* refs/replace advice
@ 2011-07-29 15:31 Pete Wyckoff
2011-07-29 15:49 ` Johannes Sixt
2011-08-02 21:54 ` Pete Wyckoff
0 siblings, 2 replies; 4+ messages in thread
From: Pete Wyckoff @ 2011-07-29 15:31 UTC (permalink / raw)
To: git
I've got two near-identical git repos, both imported from
gigantic upstream p4 repos. They started at slightly different
times so have different commit SHA1s, even though the tree
contents are the same. I can't filter-branch either of them; too
many users already.
I'm trying to use "git replace" to avoid cloning the entire set
of duplicate commits across a slow inter-site link.
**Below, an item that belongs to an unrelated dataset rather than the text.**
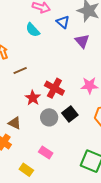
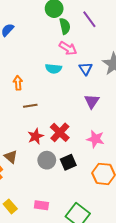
cyan semicircle: (33, 30) -> (54, 69), turned -56
purple triangle: (82, 41) -> (92, 101), moved
pink rectangle: (46, 152) -> (41, 205), moved, turned -40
Like this:
...---A----B----C site1/top
\
D---E---F site1/proj
...---A'---B'---C' site2/top
It is true that "git diff C C'" is empty: they are identical.
This set of commands, run from site2, clones most of the repo
locally (up to C'), then grabs the few changes D..F from the
faraway site1:
git clone /path/to/site2.git repo
cd repo
git remote add -f site1 /path/to/faraway/site1.git
But it causes an entire fetch of all commits because C != C'.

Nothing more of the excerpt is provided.